Organisers of Woodstock 50, the 50th anniversary commemoration of the iconic 1969 festival, have admitted that the event might not go ahead this year.
Speaking ahead of a meeting with the town planning committee in New York, Michael Lang, co-creator of the original Woodstock festival and the lead organiser of Woodstock 50, said he remains optimistic but said it may not happen in 2019.
He told the Poughkeepsie Journal: “If it doesn’t work this year, it doesn’t work this year. We’ve tried everything we can. We’ve done our best. We’ll continue to do our best until we find out one way or the other whether it’s going to happen.”

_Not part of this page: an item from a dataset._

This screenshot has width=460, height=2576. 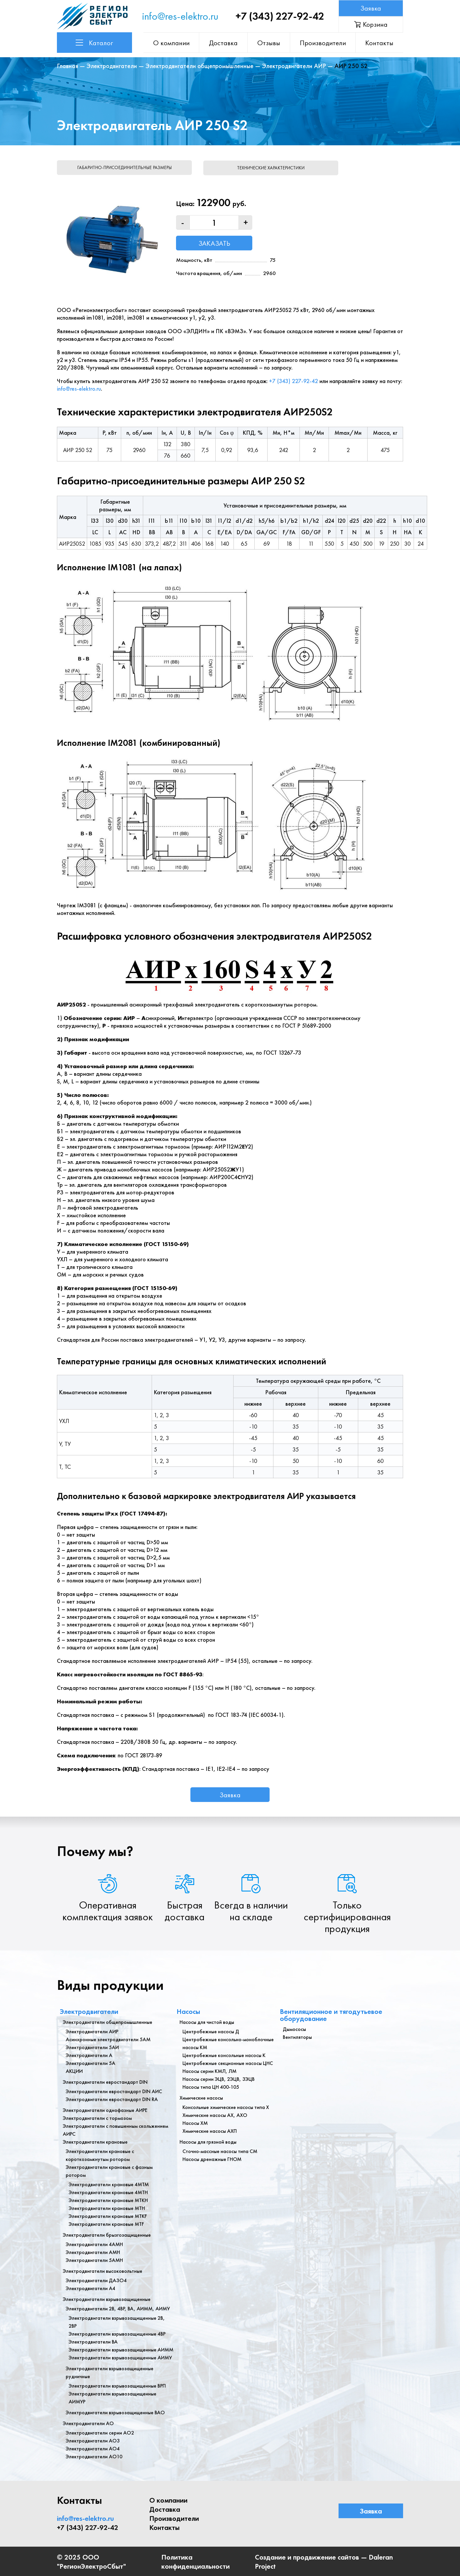 I want to click on Электродвигатели однофазные АИРЕ, so click(x=105, y=2109).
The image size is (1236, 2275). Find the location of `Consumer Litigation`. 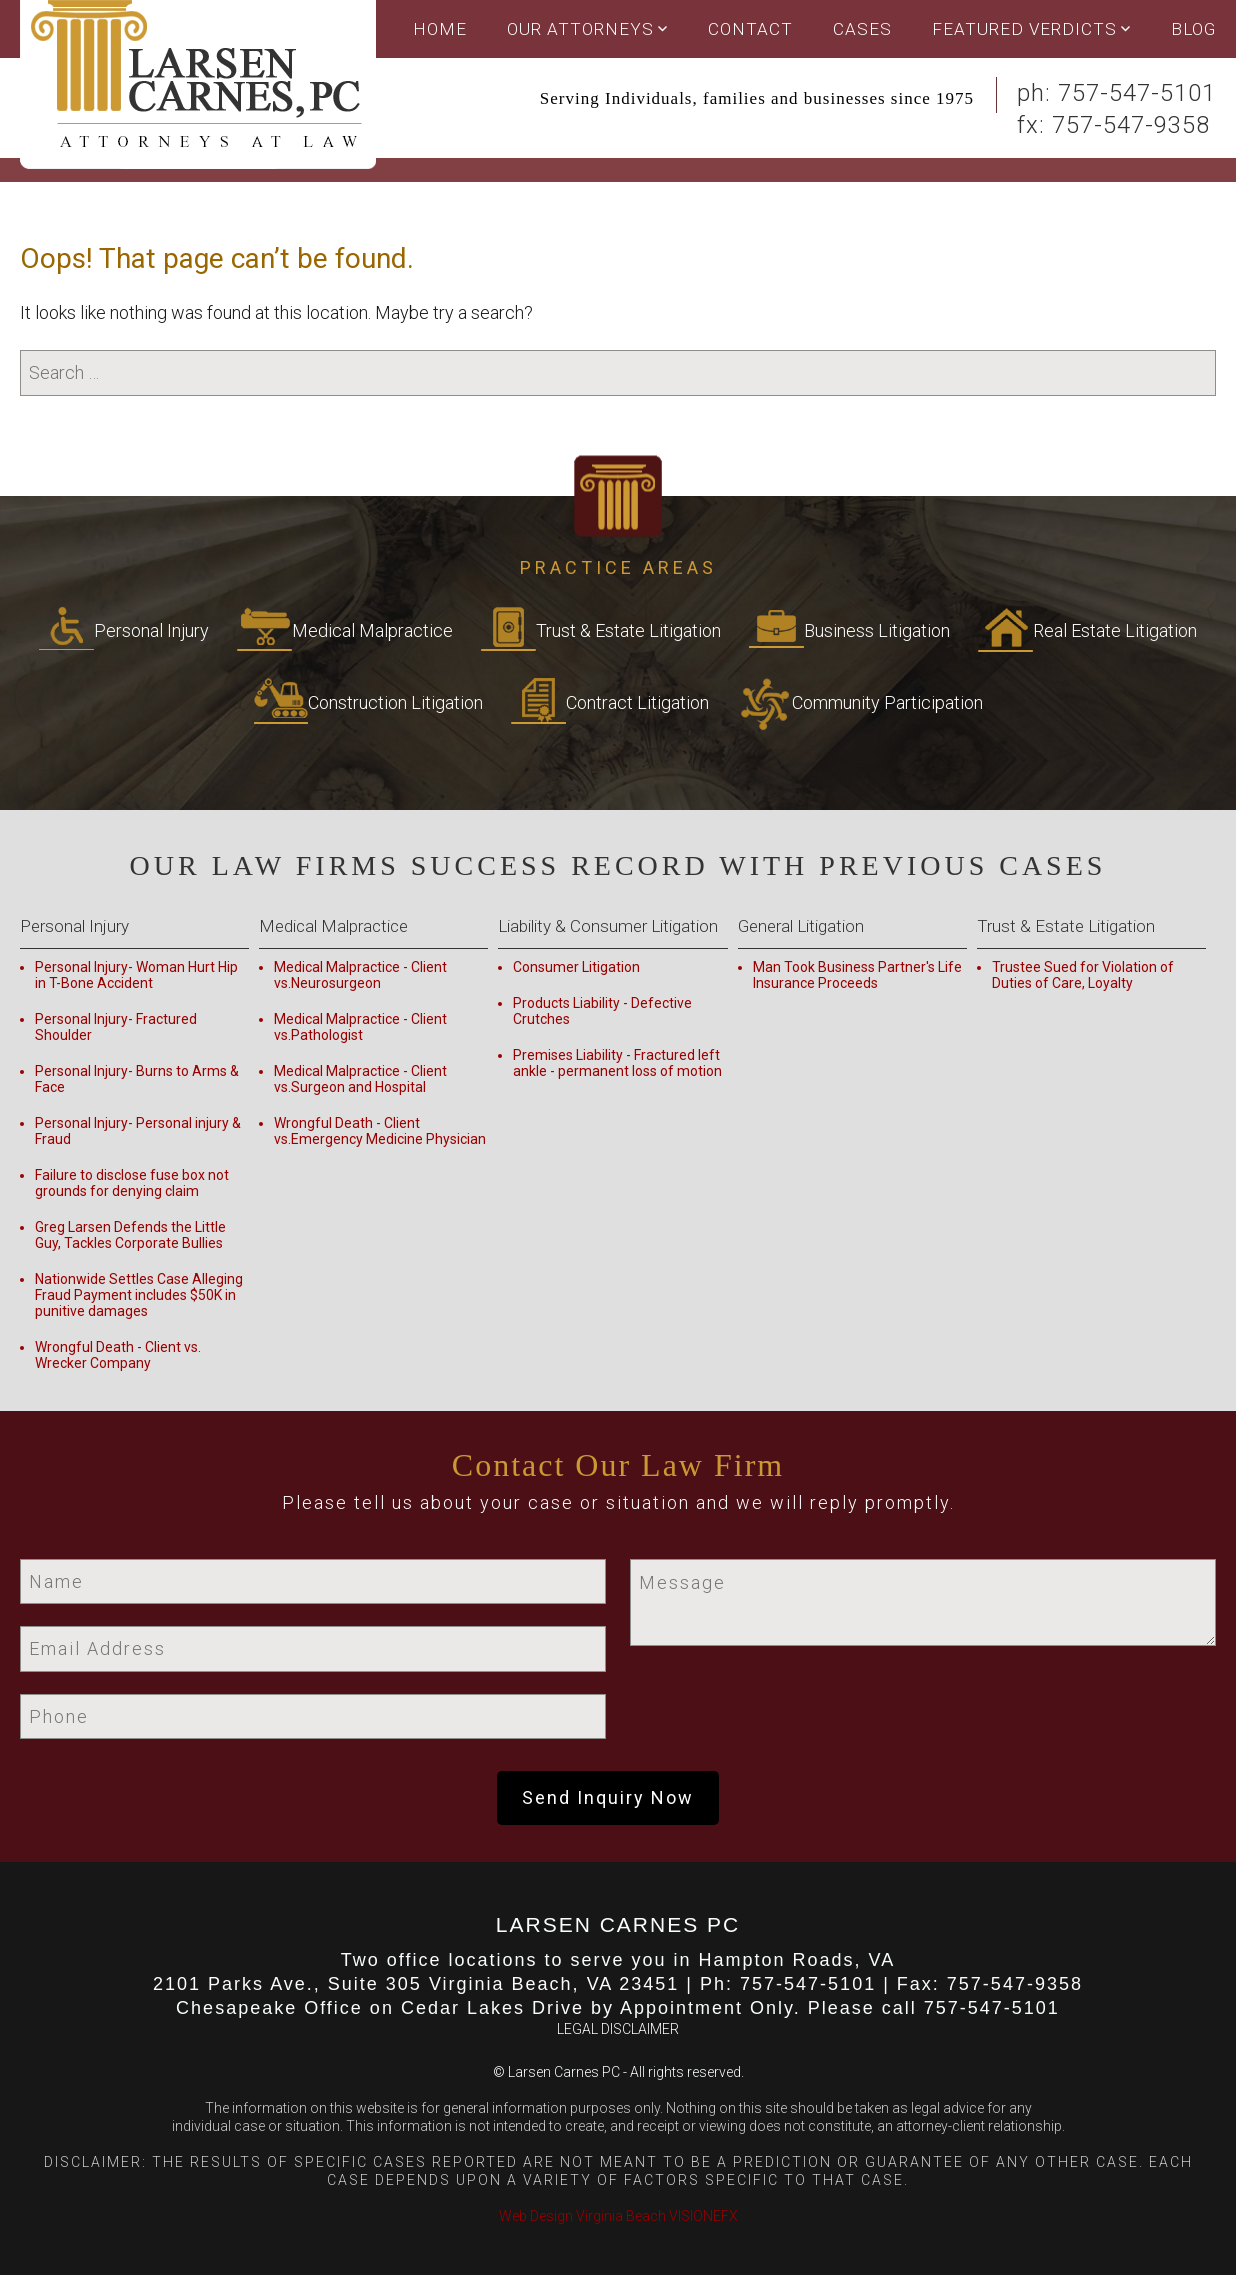 Consumer Litigation is located at coordinates (576, 967).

Organisers recently applied for a permit to hold the event at Vernon Downs in upstate New York, east of Syracuse. The site features a ‘racino’ – a combined racing track and casino – as well as a hotel and a horse racing track.
But the event which will feature three day-long concerts with no camping – rather than one single-weekend festival – was recently denied a permit. The initial venue for Woodstock 50, Watkins Glen International raceway, pulled out of the festival in May.

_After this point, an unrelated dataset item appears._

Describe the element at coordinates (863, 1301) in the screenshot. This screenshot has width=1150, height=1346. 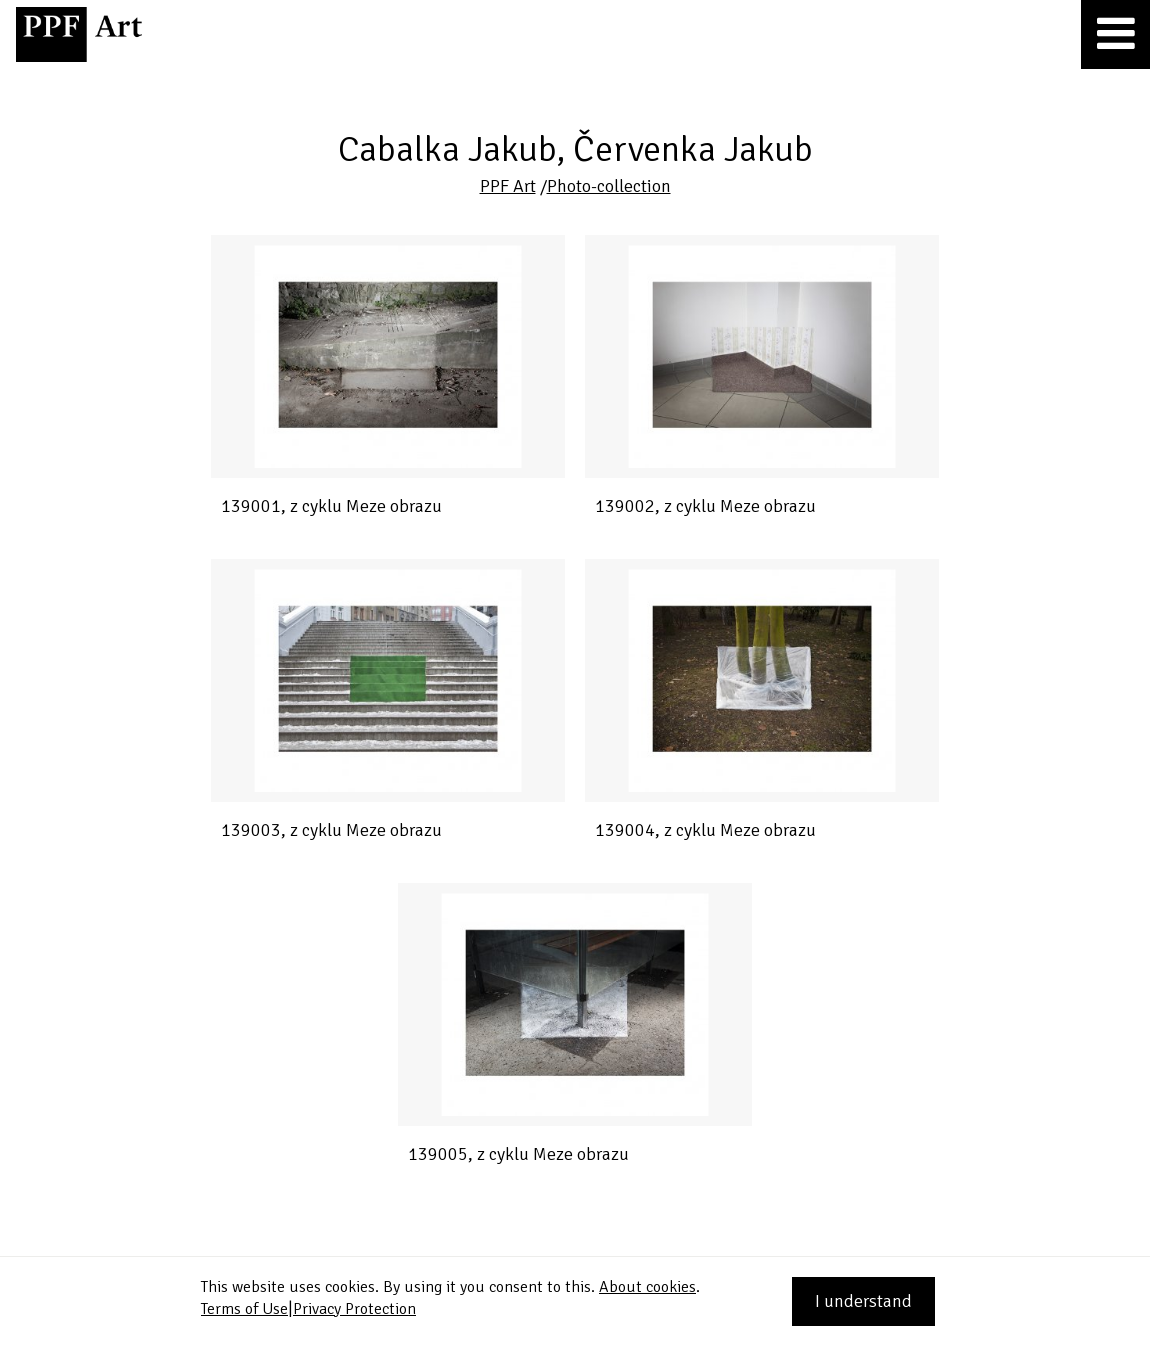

Co-organiser Richard Peck said the pair are “determined to host a great, iconic festival,” adding that the recent concerns stated by the town’s codes committee are being addressed. He also said overtime costs for State Police and transportation officials will be paid by the festival.

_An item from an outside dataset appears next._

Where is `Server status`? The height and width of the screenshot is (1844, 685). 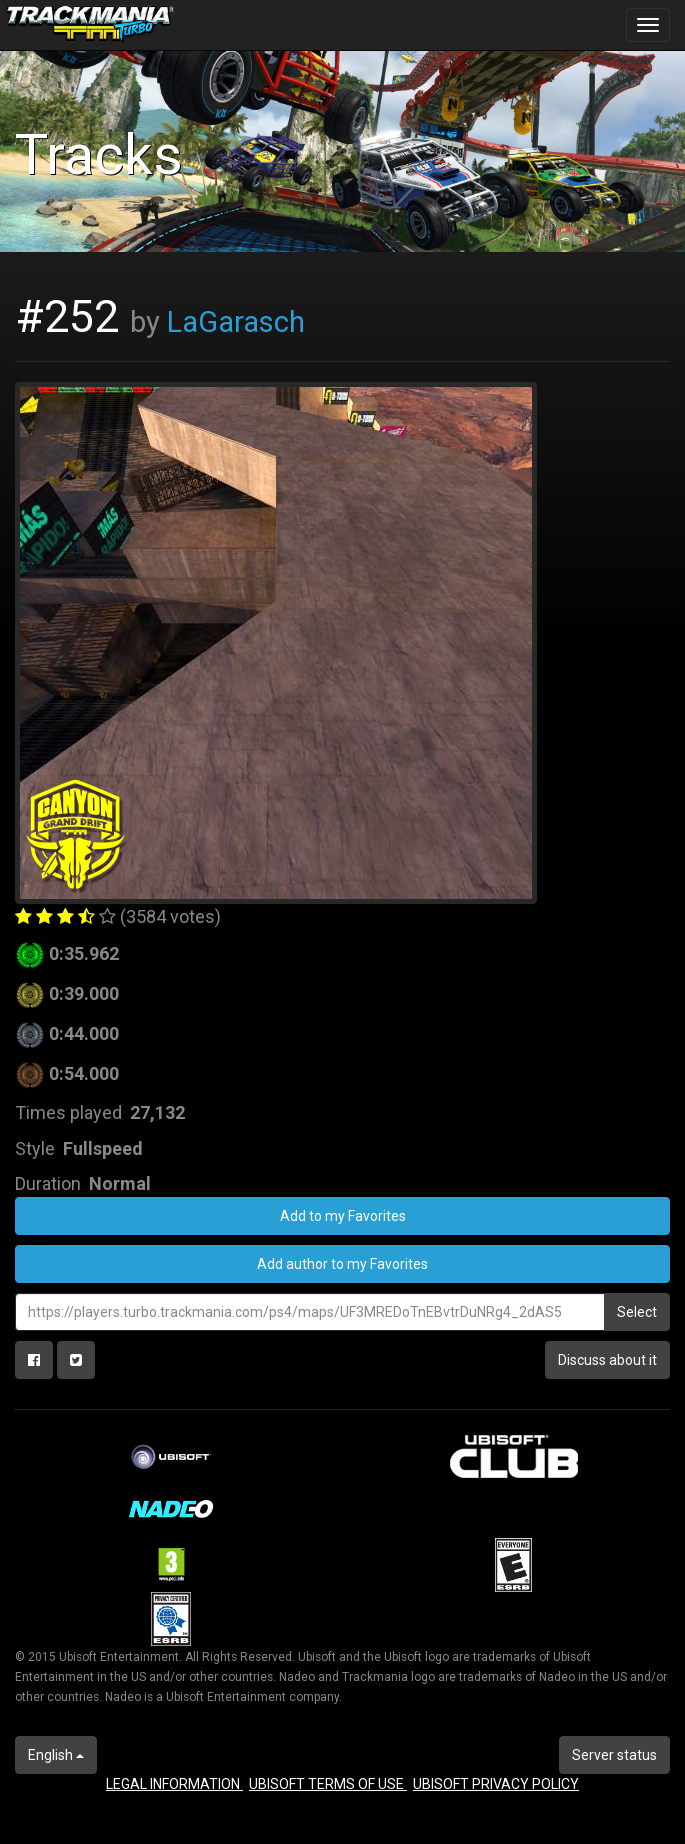 Server status is located at coordinates (614, 1755).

Despite his assurances, Oneida County Administrator Anthony Picente Jr., previously said: “We could have done this with a year or 16 months advance [planning], but to do it in three to six weeks is really a near impossibility from a public safety and health standpoint. As someone who was here for 1999 [Woodstock], some names have changed but it’s largely the same situation.”
Woodstock 50 has suffered a series of blows in the months leading up to the festival. In April, it lost its primary funding partner, Dentsu Aegis Network, and one of its headliners, The Black Keys.
Although cancellation rumours were rife, the festival managed to secure a new investor in Oppenheimer & Co., and Lang insisted that Woodstock 50 would still go ahead.